* **Assigned task**:
Look through the listing below and report the lines that have the word "pixel" in them.
^^^^^^^^
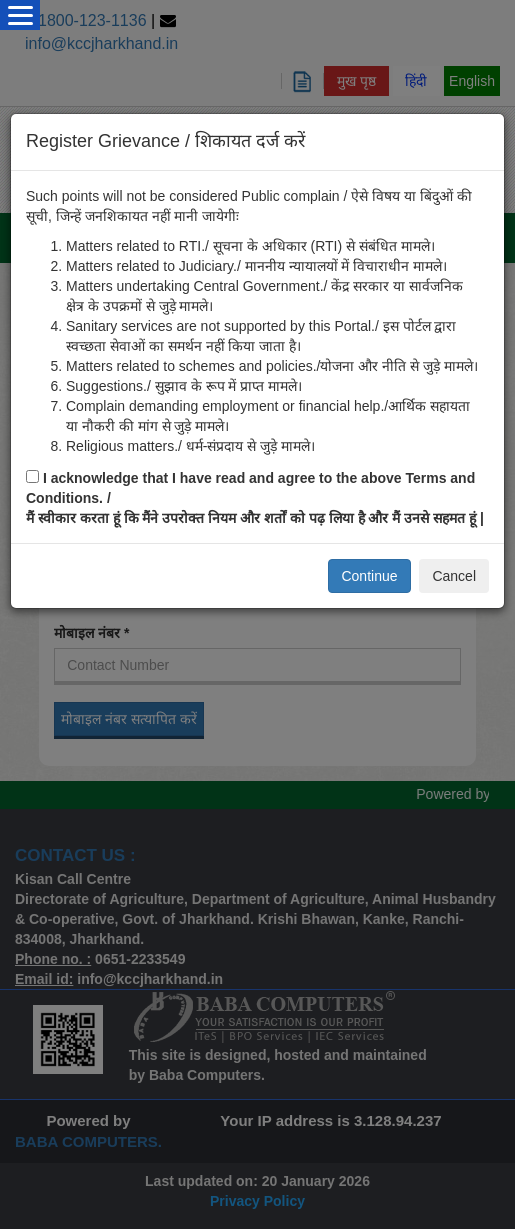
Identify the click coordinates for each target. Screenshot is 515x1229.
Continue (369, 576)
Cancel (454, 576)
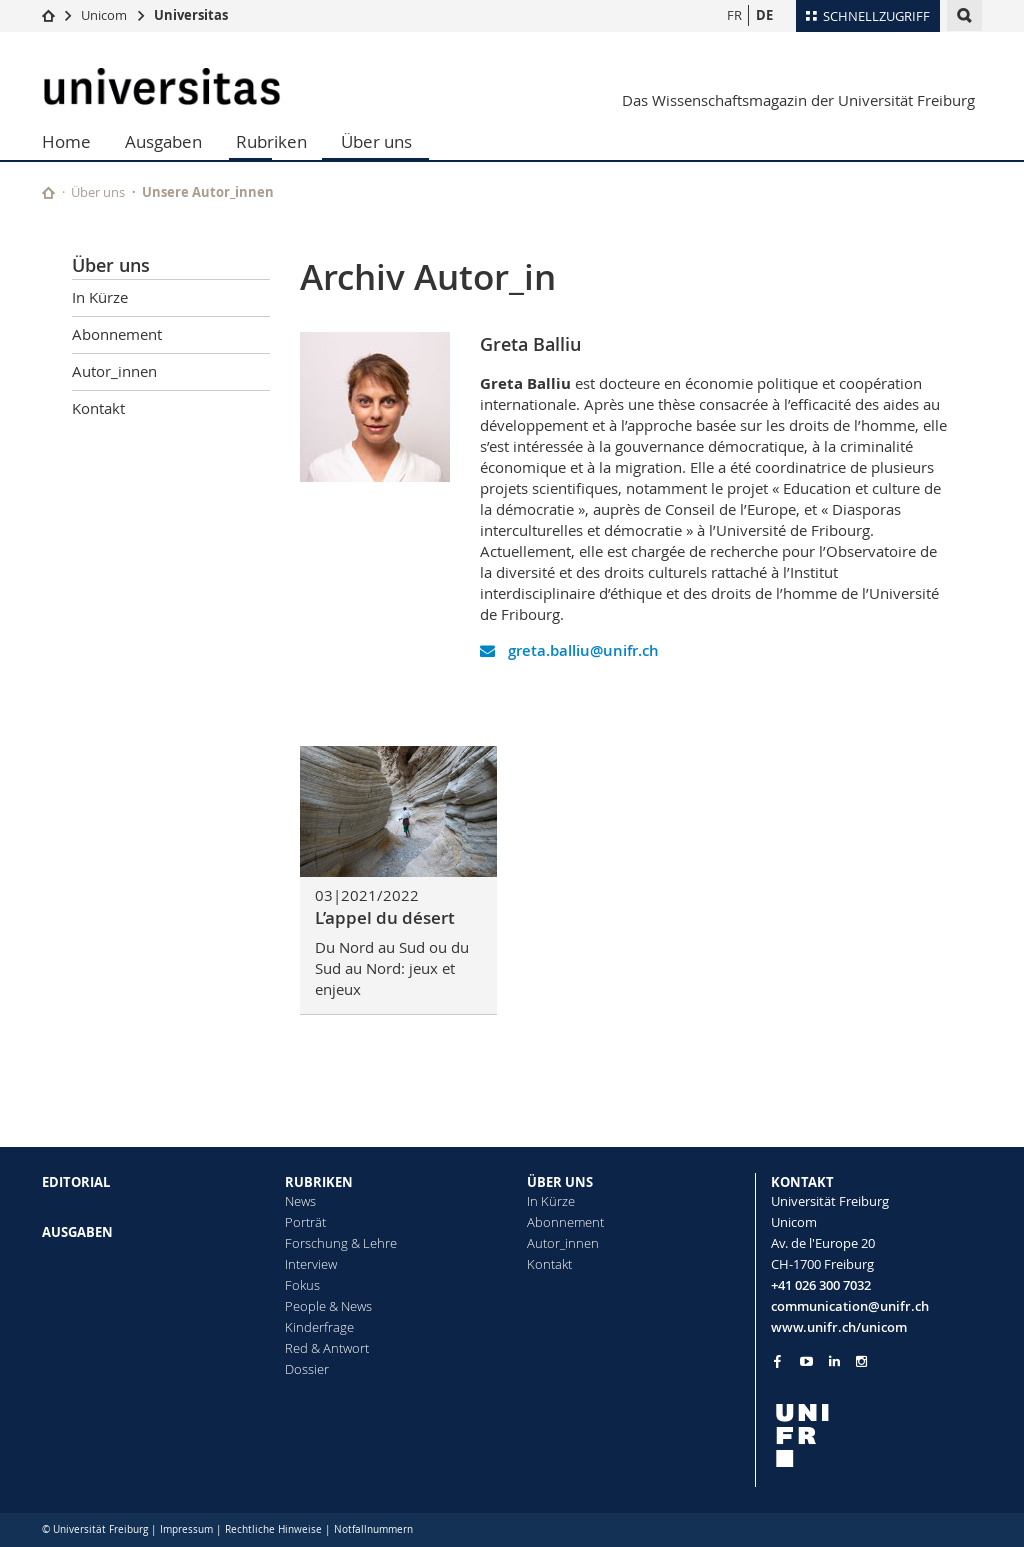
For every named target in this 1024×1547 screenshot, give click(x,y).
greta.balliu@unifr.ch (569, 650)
^^^^^^^^
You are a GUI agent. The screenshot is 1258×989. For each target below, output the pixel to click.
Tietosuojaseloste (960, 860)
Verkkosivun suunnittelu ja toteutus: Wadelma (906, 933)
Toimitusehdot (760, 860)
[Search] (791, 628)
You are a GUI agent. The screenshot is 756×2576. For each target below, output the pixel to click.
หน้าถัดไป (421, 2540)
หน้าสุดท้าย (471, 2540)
^^^^^^^^
* **Solution to the problem**:
You are a GUI agent. The screenshot is 1258×989. For each target below, output the pixel to click.
You are a GUI agent. The screenshot is 756×2576. For each target below, output the pixel to click.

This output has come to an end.